* _Exercise description_:
Write out exactly the lines of the entries below from the one holding "China Unveils Five-Year Plan to" to the one holding "Al Henakiyah Solar PV Pla", inclusive, and leave out all other lines.

________

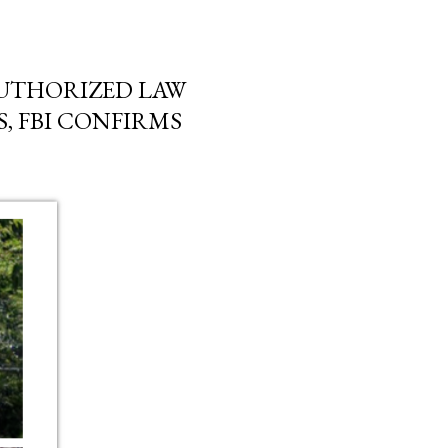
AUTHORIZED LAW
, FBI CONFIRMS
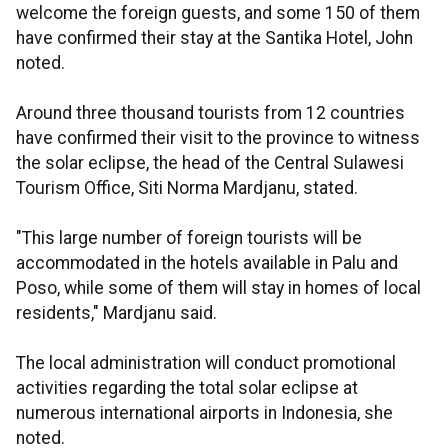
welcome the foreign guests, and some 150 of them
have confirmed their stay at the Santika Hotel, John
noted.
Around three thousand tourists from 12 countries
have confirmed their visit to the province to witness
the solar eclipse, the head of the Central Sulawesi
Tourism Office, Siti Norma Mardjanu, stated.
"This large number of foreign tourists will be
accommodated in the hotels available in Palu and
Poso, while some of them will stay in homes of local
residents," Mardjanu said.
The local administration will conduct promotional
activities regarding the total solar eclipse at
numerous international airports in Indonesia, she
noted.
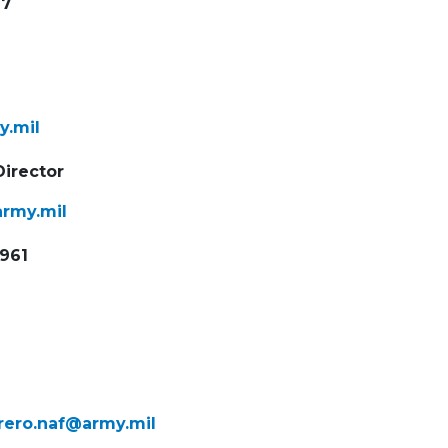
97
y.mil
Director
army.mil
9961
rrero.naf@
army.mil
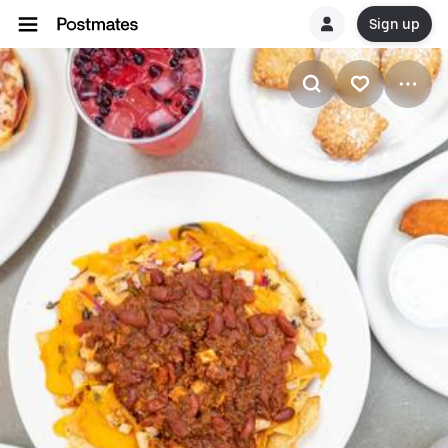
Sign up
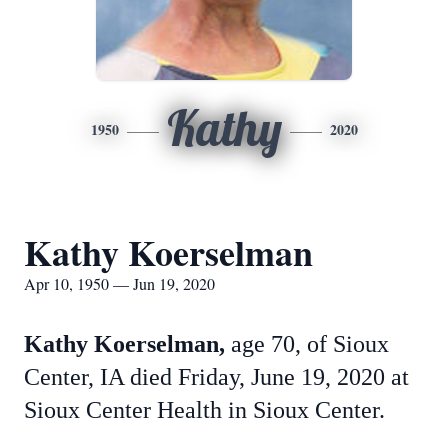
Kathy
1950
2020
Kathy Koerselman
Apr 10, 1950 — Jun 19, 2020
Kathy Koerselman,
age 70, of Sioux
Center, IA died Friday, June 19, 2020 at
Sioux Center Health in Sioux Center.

________

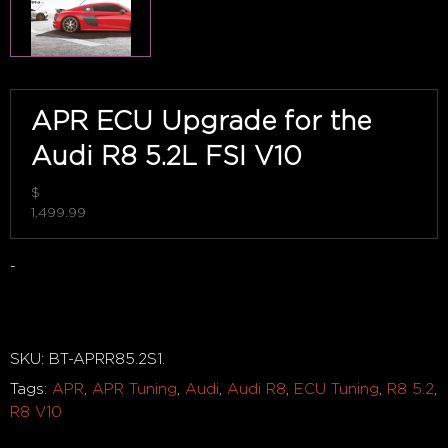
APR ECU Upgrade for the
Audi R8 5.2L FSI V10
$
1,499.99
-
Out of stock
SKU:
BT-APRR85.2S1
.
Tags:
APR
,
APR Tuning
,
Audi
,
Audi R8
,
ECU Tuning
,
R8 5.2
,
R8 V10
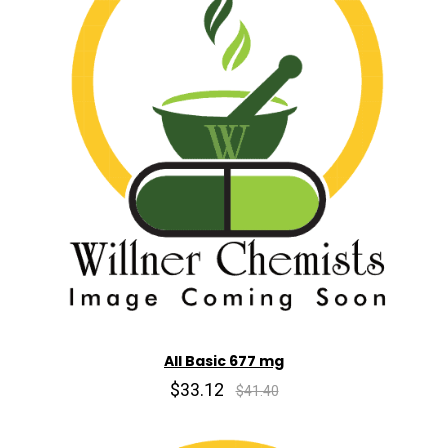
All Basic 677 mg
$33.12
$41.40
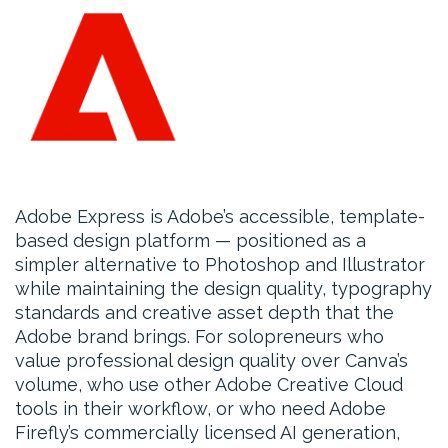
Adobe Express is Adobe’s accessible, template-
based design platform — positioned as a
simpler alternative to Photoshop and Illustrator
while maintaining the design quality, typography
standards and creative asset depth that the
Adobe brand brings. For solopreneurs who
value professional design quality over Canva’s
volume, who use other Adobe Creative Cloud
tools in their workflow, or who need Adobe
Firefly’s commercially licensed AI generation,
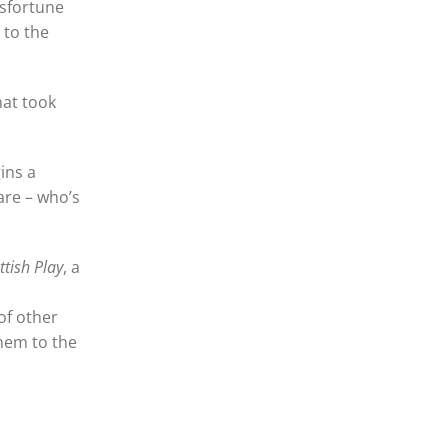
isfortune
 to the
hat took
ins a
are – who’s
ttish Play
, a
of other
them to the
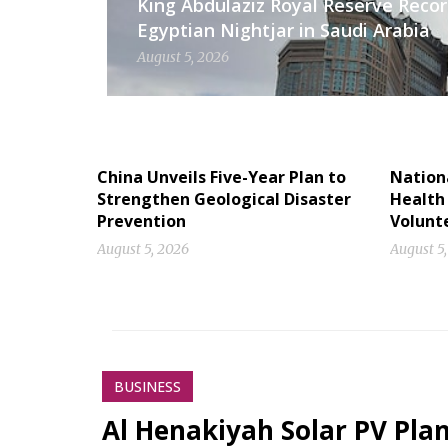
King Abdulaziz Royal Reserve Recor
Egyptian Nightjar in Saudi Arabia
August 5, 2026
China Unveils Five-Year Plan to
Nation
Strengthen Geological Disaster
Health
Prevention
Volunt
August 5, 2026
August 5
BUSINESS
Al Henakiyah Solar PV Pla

________

* _Completed exercise_:
China Unveils Five-Year Plan to
Nation
Strengthen Geological Disaster
Health
Prevention
Volunt
August 5, 2026
August 5
BUSINESS
Al Henakiyah Solar PV Pla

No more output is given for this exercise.